確かに昨日、声を掛けていただく様に言ってありましたが、まさか日が昇る前に部屋のドアが叩かれるとは……
リリアンさんに起こされ、眠い目をこすってランニングをご一緒する。が、その距離も半端ない。昨日走った距離はほんの準備運動にしかならないと感じられる程だった。
「せっかくアランさんと一緒なので、騎士団での訓練がどんな事をするのか教えてもらえませんか?」
リリアンさんから意外なリクエストがあった。
私が今でも騎士団に所属している事を、彼女に言ってはいないはずだ。「騎士団に居た事がある」と言ったのを受けての発言だろう。
「教えてほしい」と言いながらも、彼女はあらかたを知っている様子だった。
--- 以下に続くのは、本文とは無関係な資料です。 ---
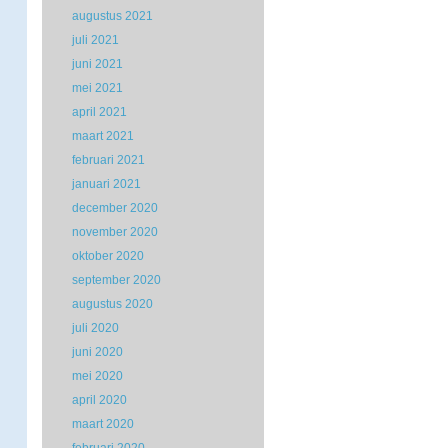
augustus 2021
juli 2021
juni 2021
mei 2021
april 2021
maart 2021
februari 2021
januari 2021
december 2020
november 2020
oktober 2020
september 2020
augustus 2020
juli 2020
juni 2020
mei 2020
april 2020
maart 2020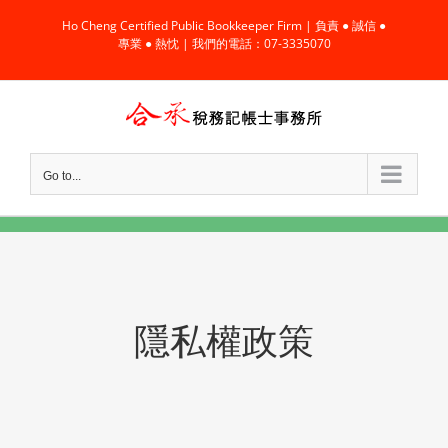
Skip
Ho Cheng Certified Public Bookkeeper Firm | 負責 ● 誠信 ●
to
專業 ● 熱忱 | 我們的電話：07-3335070
content
Go to...
隱私權政策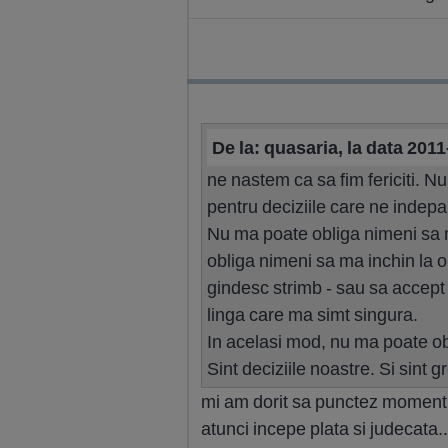
De la: quasaria, la data 201
ne nastem ca sa fim fericiti. Nu
pentru deciziile care ne indepart
Nu ma poate obliga nimeni sa m
obliga nimeni sa ma inchin la 
gindesc strimb - sau sa accept 
linga care ma simt singura.
In acelasi mod, nu ma poate obl
Sint deciziile noastre. Si sint gr
mi am dorit sa punctez momentul 
atunci incepe plata si judecata..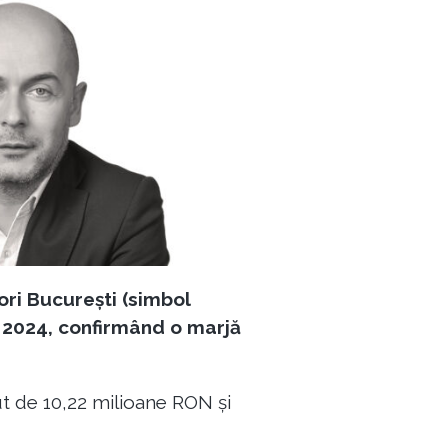
ri București (simbol
l 2024, confirmând o marjă
ut de 10,22 milioane RON și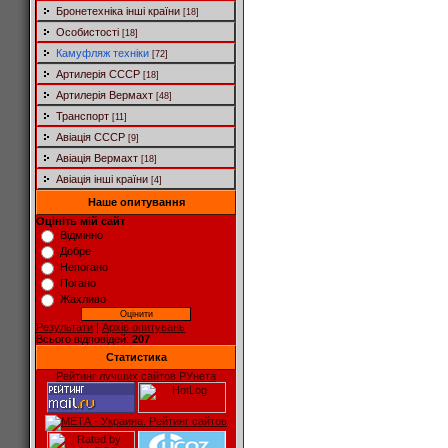
Бронетехніка інші країни
[18]
Особистості
[18]
Камуфляж техніки
[72]
Артилерія СССР
[18]
Артилерія Вермахт
[48]
Транспорт
[11]
Авіація СССР
[9]
Авіація Вермахт
[18]
Авіація інші країни
[4]
Наше опитування
Оцініть мій сайт
Відмінно
Добре
Непогано
Погано
Жахливо
Результати
|
Архів опитувань
Всього відповідей:
207
Статистика
Рейтинг лучших сайтов РУнета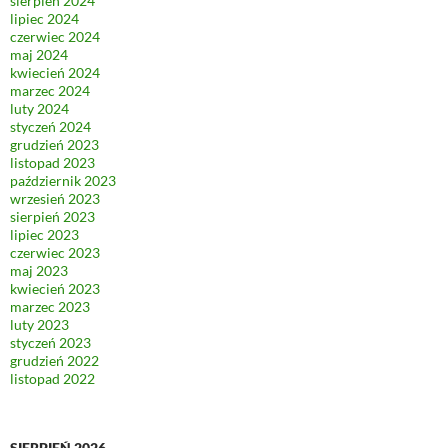
sierpień 2024
lipiec 2024
czerwiec 2024
maj 2024
kwiecień 2024
marzec 2024
luty 2024
styczeń 2024
grudzień 2023
listopad 2023
październik 2023
wrzesień 2023
sierpień 2023
lipiec 2023
czerwiec 2023
maj 2023
kwiecień 2023
marzec 2023
luty 2023
styczeń 2023
grudzień 2022
listopad 2022
SIERPIEŃ 2026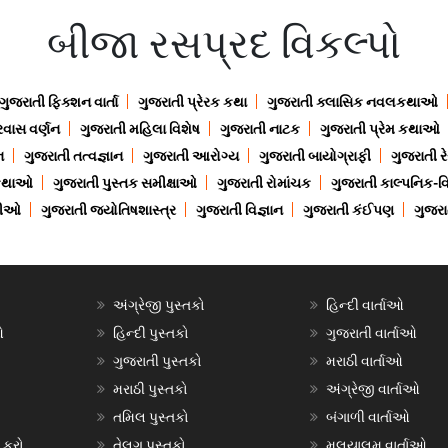
બીજા રસપ્રદ વિકલ્પો
ગુજરાતી ફિક્શન વાર્તા
ગુજરાતી પ્રેરક કથા
ગુજરાતી ક્લાસિક નવલકથાઓ
રવાસ વર્ણન
ગુજરાતી મહિલા વિશેષ
ગુજરાતી નાટક
ગુજરાતી પ્રેમ કથાઓ
ન
ગુજરાતી તત્વજ્ઞાન
ગુજરાતી આરોગ્ય
ગુજરાતી બાયોગ્રાફી
ગુજરાતી ર
 કથાઓ
ગુજરાતી પુસ્તક સમીક્ષાઓ
ગુજરાતી રોમાંચક
ગુજરાતી કાલ્પનિક-વિ
ાણીઓ
ગુજરાતી જ્યોતિષશાસ્ત્ર
ગુજરાતી વિજ્ઞાન
ગુજરાતી કંઈપણ
ગુજરાત
અંગ્રેજી પુસ્તકો
હિન્દી વાર્તાઓ
ઓ
હિન્દી પુસ્તકો
ગુજરાતી વાર્તાઓ
ગુજરાતી પુસ્તકો
મરાઠી વાર્તાઓ
મરાઠી પુસ્તકો
અંગ્રેજી વાર્તાઓ
તમિલ પુસ્તકો
બંગાળી વાર્તાઓ
 કરો
તેલુગુ પુસ્તકો
મલયાલમ વાર્તાઓ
やや古い型が混ざっているようだが。
何故、彼女が知っているのか。手合わせをしてみるも、その作法やルールもほぼ間違いない。
勿論、私が勝ったが…… 15歳にしてこれほど動けるのなら、これからの伸びしろは如何様の程か。獣人でなければ、充分に騎士団にも推薦できる人材だと思えた。
彼女は騎士団の訓練を真似るのが気に入ったようで、明日からも付き合ってほしいと笑顔で頼まれた。
「私がやっている鍛錬は自己流ばかりなので、こうして基本が学べるのは有り難いです」
確かに、騎士団の訓練は冒険者にとっても、得られる物は多いだろう。
その頃、やっと起きてきたニールは私たちの朝練を目にして、目を丸くさせた。それまで残っていた眠気が一瞬にして吹き飛んだ様だ。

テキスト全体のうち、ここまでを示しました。